§ WORK REQUIRED: Skip the pictures and repeat each line of the data exactly.

[Page-level text extractions]

----

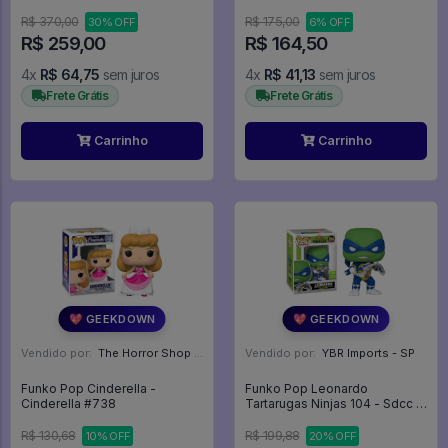
Homem Aranha
Wandavision #715
R$ 370,00
R$ 175,00
30% OFF
6% OFF
R$ 259,00
R$ 164,50
4x
R$ 64,75
sem juros
4x
R$ 41,13
sem juros
Frete Grátis
Frete Grátis
Carrinho
Carrinho
💖 GEEKDOWN
💖 GEEKDOWN
Vendido por:
The Horror Shop - Colecionáveis - MG
Vendido por:
YBR Imports - SP
Funko Pop Cinderella -
Funko Pop Leonardo
Cinderella #738
Tartarugas Ninjas 104 - Sdcc -
FUNKO POP #104
R$ 130,68
R$ 199,88
10% OFF
20% OFF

----

§ SOLUTION TO THE EXERCISE:
Homem Aranha
Wandavision #715
R$ 370,00
R$ 175,00
30% OFF
6% OFF
R$ 259,00
R$ 164,50
4x
R$ 64,75
sem juros
4x
R$ 41,13
sem juros
Frete Grátis
Frete Grátis
Carrinho
Carrinho
💖 GEEKDOWN
💖 GEEKDOWN
Vendido por:
The Horror Shop - Colecionáveis - MG
Vendido por:
YBR Imports - SP
Funko Pop Cinderella -
Funko Pop Leonardo
Cinderella #738
Tartarugas Ninjas 104 - Sdcc -
FUNKO POP #104
R$ 130,68
R$ 199,88
10% OFF
20% OFF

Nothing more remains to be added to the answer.